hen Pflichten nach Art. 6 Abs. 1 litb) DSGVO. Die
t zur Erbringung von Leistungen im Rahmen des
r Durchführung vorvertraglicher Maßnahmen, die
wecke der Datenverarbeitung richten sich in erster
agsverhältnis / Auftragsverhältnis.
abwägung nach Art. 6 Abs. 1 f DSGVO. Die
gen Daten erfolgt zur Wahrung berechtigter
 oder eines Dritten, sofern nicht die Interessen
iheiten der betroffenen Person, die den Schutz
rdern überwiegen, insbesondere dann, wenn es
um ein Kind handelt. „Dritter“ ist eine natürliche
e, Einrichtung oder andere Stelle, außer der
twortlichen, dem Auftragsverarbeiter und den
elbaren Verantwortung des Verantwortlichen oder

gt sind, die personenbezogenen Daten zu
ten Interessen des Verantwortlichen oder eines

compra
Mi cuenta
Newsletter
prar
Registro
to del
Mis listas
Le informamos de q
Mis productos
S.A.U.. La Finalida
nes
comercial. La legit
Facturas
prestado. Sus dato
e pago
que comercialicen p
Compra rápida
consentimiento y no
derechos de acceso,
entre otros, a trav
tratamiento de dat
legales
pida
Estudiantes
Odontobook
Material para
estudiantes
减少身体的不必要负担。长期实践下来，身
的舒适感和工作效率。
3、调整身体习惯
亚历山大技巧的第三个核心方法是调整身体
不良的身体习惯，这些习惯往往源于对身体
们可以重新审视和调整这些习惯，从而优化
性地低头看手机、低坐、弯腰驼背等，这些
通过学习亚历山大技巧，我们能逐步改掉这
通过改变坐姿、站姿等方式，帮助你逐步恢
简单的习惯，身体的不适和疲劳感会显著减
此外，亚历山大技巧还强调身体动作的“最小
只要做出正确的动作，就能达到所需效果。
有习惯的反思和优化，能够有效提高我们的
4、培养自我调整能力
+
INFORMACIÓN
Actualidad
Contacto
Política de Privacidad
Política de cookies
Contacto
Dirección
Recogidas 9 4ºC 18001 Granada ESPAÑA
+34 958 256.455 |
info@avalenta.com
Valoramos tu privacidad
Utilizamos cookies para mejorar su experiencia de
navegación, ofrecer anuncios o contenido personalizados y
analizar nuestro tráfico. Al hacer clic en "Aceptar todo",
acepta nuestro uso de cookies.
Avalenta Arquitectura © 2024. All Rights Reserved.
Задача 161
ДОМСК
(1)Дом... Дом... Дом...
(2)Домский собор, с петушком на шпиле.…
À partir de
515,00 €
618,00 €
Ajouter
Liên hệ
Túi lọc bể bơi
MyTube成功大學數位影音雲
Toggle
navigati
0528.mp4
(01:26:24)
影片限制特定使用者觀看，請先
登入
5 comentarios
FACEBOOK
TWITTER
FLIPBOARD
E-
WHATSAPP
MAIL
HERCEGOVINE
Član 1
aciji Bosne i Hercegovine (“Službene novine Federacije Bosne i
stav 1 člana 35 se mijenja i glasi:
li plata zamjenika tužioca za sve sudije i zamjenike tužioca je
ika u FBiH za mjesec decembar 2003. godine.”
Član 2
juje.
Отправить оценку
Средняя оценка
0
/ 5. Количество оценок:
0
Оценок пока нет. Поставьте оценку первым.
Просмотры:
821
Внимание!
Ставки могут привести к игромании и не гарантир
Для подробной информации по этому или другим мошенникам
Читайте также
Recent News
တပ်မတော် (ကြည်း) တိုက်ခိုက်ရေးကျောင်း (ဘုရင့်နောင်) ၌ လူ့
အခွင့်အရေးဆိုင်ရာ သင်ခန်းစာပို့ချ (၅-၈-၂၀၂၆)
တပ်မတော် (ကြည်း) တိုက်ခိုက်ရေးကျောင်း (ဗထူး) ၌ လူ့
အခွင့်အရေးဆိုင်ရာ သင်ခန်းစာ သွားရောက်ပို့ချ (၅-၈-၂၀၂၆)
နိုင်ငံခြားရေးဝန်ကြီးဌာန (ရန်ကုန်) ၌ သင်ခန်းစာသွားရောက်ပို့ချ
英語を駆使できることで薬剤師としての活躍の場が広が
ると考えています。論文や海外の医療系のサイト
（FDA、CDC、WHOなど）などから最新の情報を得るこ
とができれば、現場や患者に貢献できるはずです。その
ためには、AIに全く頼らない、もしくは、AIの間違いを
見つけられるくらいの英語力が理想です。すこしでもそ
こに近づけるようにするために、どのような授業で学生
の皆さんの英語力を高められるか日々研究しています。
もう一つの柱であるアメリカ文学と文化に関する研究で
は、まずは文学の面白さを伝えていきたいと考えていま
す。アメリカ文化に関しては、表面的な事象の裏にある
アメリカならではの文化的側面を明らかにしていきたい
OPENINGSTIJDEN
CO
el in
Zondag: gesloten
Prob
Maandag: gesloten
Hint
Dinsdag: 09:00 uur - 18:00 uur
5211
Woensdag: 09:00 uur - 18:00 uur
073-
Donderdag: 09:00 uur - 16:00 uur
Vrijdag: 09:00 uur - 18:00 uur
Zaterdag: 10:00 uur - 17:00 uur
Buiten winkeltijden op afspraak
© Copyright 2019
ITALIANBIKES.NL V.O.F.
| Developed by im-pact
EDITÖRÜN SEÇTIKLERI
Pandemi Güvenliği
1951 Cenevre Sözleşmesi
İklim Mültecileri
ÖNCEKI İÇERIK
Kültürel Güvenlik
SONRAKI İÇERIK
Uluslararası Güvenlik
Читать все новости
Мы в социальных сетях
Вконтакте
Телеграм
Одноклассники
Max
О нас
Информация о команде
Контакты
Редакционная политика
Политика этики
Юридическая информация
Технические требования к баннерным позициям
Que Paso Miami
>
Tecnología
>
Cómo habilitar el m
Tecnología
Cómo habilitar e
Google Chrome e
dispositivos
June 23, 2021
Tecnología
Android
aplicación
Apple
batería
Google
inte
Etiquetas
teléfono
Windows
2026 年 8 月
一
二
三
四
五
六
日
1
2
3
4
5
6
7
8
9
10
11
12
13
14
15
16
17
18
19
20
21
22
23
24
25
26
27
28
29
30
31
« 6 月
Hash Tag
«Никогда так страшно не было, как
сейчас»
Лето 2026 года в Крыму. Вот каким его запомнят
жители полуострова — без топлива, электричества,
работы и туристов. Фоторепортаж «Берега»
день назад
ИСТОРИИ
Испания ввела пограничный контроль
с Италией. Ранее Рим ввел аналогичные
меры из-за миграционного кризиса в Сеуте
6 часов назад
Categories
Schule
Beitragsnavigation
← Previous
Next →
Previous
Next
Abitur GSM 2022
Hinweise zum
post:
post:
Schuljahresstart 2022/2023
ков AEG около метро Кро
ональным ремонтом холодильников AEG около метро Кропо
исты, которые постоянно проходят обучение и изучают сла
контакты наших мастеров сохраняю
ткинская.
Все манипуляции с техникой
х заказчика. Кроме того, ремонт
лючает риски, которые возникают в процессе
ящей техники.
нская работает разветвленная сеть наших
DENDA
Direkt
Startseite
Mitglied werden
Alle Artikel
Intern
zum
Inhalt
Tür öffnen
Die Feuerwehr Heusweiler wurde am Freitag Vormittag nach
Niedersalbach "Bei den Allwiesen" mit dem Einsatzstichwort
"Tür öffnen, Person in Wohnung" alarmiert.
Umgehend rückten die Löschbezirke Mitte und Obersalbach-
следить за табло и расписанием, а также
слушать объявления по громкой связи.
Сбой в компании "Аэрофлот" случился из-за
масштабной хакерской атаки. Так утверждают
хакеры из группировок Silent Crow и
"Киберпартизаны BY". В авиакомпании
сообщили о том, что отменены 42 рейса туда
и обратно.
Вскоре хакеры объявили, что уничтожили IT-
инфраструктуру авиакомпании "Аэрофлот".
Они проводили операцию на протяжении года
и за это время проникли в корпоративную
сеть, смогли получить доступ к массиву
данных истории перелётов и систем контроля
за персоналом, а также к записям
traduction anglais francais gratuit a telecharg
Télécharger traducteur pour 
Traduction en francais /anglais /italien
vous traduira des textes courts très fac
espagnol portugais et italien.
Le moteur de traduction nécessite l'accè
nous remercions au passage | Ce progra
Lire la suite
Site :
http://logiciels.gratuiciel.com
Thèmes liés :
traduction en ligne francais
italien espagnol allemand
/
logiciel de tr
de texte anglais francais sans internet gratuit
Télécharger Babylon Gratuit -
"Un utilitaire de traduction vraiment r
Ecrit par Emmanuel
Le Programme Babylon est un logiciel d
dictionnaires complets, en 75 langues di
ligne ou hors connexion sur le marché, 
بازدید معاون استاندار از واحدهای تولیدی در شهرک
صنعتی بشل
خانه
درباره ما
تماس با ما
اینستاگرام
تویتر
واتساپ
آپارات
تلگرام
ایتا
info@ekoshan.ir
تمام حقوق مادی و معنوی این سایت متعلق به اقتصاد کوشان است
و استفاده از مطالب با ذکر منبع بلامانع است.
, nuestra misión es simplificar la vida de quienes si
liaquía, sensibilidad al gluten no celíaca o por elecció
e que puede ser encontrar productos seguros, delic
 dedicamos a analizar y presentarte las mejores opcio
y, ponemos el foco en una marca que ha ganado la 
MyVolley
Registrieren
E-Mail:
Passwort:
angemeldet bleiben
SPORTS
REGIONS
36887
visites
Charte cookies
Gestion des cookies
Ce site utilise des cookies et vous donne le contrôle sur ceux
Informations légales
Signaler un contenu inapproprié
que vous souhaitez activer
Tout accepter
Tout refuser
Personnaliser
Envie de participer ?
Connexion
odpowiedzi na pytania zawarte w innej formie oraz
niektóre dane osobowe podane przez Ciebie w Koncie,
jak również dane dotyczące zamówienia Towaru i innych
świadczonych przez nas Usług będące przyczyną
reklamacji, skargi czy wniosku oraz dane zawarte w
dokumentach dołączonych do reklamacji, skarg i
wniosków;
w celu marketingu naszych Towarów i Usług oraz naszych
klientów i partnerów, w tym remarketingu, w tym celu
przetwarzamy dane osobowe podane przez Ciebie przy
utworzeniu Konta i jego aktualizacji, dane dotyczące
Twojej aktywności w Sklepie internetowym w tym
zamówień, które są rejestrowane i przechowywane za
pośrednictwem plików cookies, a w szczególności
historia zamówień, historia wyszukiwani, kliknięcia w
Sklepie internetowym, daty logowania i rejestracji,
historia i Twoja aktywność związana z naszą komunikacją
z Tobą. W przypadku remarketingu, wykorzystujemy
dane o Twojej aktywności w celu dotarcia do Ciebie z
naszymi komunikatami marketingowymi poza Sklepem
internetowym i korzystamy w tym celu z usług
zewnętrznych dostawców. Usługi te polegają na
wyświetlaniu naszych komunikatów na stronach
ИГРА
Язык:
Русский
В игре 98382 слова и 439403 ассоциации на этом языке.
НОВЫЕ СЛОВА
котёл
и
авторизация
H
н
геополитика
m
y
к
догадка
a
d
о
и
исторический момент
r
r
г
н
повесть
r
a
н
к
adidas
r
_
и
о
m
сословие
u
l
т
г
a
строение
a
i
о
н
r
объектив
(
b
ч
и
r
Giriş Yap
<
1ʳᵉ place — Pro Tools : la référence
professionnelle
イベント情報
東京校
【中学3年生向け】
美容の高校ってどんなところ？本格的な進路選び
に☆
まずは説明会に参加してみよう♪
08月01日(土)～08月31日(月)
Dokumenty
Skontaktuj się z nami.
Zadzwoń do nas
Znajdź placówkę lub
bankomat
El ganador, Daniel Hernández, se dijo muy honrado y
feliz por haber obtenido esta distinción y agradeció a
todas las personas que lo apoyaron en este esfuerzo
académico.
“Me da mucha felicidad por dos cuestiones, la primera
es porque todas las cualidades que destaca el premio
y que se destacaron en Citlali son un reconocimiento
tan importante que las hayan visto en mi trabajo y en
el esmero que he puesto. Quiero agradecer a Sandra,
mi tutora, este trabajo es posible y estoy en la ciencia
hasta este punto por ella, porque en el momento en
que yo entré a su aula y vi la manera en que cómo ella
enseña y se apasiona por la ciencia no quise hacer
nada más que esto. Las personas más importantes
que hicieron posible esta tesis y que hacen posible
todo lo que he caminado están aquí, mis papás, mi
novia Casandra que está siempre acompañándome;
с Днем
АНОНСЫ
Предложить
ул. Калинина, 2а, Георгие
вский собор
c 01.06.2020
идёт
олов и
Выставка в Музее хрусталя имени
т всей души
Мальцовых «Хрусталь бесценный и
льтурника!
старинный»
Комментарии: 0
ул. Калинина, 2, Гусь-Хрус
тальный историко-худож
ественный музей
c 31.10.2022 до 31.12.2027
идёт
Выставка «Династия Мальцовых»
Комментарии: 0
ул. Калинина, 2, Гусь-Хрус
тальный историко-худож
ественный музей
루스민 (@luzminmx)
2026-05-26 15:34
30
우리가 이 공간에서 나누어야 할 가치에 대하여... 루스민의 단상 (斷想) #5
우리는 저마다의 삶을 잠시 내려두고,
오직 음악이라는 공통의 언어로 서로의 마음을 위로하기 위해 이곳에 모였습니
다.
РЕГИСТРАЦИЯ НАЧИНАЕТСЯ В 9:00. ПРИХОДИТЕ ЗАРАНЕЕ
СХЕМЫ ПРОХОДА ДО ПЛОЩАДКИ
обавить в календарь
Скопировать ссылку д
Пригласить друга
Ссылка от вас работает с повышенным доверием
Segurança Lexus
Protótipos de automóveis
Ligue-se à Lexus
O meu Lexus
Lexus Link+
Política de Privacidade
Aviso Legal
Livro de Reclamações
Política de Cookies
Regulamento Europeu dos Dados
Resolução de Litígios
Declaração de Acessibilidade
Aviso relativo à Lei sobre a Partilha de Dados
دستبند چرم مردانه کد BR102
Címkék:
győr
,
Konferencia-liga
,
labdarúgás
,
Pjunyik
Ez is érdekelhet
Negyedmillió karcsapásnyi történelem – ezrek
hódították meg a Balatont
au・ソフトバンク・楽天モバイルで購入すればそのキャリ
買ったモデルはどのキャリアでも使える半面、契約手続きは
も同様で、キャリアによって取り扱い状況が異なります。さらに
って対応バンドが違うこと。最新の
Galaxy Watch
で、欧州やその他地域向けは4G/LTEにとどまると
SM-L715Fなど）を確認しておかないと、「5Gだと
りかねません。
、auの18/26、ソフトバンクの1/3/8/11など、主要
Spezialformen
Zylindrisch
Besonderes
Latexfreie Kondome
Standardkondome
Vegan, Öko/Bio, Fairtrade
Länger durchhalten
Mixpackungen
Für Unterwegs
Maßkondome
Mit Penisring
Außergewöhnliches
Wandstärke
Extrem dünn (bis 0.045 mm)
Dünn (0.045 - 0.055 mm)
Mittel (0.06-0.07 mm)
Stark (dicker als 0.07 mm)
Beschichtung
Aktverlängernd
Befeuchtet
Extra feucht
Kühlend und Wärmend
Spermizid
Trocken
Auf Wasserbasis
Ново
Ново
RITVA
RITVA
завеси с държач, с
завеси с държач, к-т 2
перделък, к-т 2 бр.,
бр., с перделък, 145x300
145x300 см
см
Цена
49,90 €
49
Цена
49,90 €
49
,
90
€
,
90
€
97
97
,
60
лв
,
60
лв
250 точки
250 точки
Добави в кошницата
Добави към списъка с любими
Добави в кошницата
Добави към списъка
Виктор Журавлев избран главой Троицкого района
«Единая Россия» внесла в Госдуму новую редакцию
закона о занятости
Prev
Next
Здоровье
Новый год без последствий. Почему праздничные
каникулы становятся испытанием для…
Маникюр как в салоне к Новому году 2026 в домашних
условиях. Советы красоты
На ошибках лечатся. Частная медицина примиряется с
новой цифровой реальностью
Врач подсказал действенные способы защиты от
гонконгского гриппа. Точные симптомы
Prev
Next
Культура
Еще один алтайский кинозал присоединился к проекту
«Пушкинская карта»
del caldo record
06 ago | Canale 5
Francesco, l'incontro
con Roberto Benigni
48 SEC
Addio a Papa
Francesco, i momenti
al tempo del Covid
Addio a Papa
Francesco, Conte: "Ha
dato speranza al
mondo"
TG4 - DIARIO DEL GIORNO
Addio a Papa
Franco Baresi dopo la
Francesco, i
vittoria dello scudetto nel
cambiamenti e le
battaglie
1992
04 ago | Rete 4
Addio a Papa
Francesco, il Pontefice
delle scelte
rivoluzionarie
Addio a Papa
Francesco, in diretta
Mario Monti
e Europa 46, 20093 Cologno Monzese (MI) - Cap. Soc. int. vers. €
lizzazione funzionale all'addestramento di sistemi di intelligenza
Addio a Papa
::::
● **YOUR GOAL**: Return each line from the records that includes the word "oder".

● **SOLVED EXERCISE**:
 oder eines Dritten, sofern nicht die Interessen
e, Einrichtung oder andere Stelle, außer der
elbaren Verantwortung des Verantwortlichen oder
ten Interessen des Verantwortlichen oder eines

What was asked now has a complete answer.